[Dataset entries]
◇ ◇ ◇

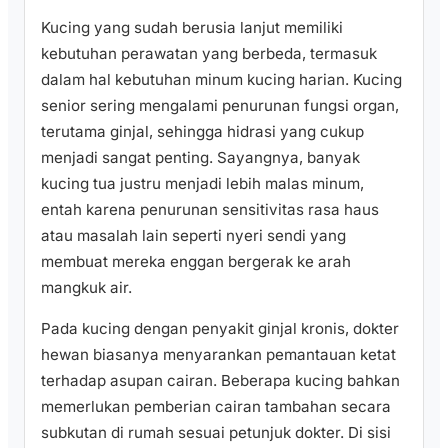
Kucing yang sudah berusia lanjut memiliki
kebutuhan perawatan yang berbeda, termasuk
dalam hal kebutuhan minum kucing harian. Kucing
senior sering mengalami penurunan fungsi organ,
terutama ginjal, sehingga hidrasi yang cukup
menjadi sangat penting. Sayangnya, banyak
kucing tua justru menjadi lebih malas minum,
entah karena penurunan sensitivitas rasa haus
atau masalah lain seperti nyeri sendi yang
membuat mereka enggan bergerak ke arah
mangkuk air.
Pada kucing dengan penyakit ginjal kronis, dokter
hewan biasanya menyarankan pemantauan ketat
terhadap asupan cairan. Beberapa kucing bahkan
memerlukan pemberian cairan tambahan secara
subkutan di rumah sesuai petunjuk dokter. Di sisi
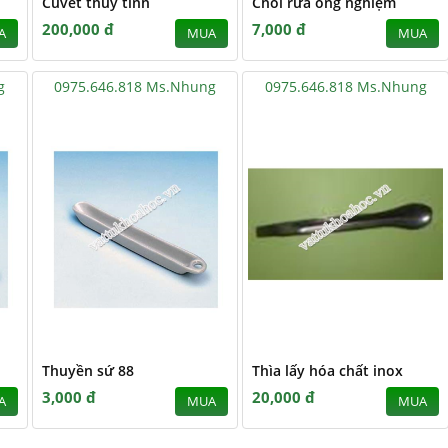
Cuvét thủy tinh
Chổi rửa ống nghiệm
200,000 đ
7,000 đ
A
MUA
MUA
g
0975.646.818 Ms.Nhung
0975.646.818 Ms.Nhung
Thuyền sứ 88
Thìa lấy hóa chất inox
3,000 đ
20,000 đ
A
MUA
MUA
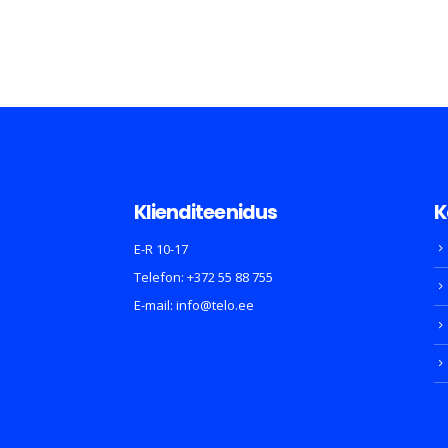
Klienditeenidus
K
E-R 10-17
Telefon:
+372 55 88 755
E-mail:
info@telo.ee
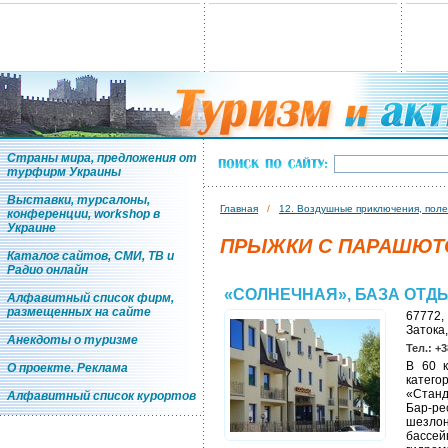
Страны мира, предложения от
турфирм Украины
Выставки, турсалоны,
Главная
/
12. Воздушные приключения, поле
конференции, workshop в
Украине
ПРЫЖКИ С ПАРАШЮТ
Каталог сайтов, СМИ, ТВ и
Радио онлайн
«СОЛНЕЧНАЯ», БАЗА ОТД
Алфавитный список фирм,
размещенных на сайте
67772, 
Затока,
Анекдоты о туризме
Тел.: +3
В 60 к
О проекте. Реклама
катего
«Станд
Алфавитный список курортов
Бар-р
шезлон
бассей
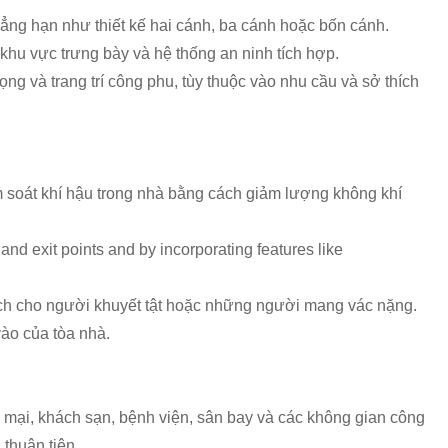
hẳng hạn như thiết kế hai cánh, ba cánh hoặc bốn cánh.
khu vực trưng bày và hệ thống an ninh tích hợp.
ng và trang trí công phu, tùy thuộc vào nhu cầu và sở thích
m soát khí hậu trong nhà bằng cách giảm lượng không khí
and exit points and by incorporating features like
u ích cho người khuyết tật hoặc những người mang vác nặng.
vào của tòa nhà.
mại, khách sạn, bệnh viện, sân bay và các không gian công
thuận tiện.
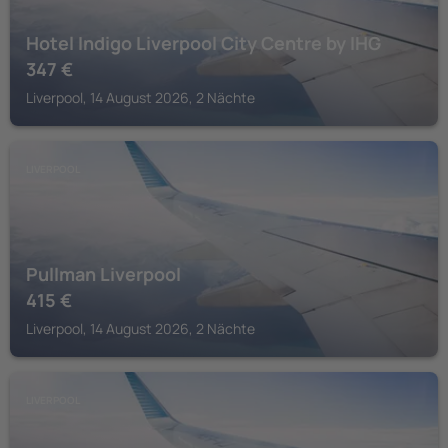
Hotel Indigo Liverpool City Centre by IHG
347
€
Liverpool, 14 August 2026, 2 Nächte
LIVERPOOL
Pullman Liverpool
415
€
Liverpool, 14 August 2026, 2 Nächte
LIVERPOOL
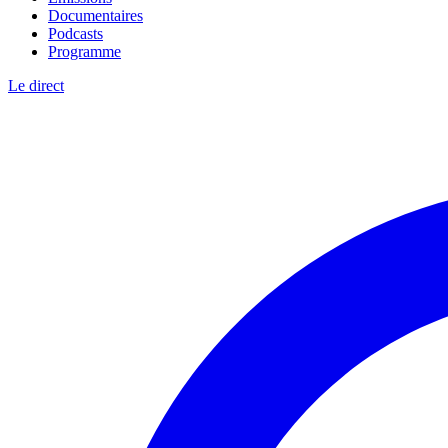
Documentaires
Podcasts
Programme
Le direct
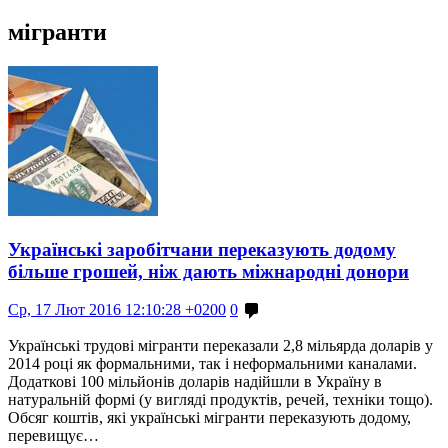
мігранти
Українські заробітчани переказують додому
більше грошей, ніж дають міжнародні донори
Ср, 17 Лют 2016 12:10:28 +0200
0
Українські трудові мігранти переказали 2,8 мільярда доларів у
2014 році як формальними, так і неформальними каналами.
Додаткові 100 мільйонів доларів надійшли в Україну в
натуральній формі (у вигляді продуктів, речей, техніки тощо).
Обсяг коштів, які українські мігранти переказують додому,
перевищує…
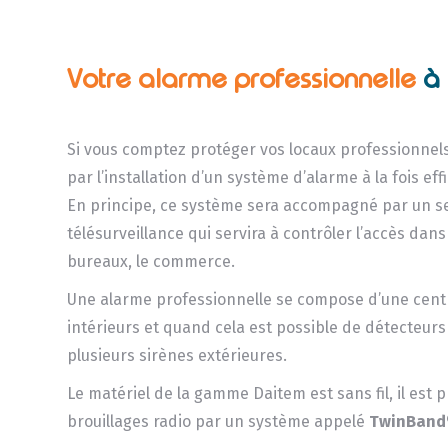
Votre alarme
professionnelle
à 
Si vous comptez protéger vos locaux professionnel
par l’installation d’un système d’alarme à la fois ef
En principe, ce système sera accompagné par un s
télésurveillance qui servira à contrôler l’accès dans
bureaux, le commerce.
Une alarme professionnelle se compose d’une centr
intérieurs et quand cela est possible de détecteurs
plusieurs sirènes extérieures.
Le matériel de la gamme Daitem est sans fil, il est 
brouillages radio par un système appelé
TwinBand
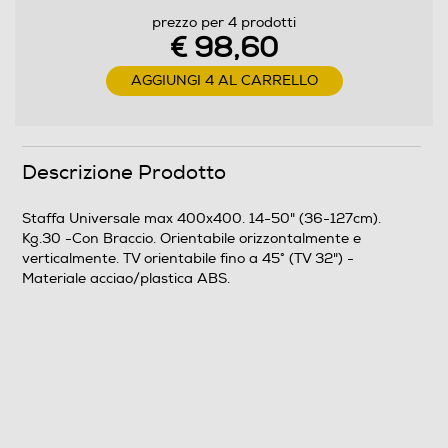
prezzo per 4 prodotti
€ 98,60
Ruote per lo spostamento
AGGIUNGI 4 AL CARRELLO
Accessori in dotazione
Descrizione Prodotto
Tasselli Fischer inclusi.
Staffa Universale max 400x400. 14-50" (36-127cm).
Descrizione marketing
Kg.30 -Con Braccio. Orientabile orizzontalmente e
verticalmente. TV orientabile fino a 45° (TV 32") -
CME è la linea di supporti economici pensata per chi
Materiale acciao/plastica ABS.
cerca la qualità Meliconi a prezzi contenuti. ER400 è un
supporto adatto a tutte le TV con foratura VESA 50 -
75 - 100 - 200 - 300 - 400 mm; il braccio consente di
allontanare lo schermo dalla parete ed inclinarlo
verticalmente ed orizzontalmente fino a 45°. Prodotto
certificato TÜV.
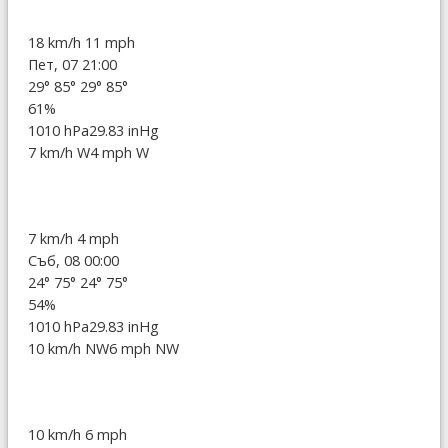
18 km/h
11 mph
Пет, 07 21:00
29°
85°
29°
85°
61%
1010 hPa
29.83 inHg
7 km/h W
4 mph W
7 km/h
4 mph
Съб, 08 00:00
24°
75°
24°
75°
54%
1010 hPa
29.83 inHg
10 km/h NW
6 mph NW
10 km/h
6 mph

◇ ◇ ◇

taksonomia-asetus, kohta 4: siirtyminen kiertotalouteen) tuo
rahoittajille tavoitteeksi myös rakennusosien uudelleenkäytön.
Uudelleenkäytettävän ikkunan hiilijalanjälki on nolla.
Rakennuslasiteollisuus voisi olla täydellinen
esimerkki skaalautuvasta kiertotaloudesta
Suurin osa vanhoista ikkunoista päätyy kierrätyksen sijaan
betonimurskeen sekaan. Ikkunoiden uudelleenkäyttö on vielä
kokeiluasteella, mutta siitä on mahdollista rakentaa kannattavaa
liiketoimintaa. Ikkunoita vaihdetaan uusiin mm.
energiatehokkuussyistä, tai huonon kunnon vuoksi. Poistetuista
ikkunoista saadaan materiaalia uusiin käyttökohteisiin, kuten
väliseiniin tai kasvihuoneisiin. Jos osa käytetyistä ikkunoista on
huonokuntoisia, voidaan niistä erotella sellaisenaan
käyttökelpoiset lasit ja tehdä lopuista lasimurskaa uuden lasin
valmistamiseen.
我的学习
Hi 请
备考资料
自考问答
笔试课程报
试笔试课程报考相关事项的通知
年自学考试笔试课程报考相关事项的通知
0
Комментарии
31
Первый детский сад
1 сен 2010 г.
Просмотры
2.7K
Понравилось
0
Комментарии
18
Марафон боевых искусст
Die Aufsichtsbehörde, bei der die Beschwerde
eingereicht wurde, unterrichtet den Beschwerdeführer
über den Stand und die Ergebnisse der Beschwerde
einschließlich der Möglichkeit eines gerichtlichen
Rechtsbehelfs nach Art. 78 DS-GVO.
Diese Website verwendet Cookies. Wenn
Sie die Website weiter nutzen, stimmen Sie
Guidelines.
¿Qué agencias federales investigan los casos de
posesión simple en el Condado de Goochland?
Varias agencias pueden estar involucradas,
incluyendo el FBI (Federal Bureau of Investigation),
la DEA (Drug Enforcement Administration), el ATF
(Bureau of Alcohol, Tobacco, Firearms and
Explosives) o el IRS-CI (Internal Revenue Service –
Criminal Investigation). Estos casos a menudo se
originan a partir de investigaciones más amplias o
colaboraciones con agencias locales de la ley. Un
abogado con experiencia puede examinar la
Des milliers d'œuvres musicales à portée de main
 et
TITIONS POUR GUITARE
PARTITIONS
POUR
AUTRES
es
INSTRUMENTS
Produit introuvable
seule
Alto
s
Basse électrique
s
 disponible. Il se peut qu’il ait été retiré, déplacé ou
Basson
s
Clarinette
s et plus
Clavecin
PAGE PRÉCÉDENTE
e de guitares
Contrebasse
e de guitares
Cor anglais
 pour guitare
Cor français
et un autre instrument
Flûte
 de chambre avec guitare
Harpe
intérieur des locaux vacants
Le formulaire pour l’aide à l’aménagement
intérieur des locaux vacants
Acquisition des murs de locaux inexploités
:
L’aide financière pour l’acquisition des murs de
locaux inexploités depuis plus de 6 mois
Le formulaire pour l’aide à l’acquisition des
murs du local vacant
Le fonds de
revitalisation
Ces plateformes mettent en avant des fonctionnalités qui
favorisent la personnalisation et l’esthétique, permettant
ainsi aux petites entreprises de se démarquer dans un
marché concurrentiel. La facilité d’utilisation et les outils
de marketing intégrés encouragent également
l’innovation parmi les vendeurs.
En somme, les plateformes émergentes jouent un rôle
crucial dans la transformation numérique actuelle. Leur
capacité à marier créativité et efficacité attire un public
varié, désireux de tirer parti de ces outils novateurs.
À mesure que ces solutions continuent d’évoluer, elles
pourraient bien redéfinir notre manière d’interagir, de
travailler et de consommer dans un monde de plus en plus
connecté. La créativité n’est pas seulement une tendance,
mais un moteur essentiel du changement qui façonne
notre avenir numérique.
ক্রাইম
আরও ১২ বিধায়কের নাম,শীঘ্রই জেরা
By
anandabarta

◇ ◇ ◇

### Action item
Report how many lines above hold "Website", number only.

### Task output
2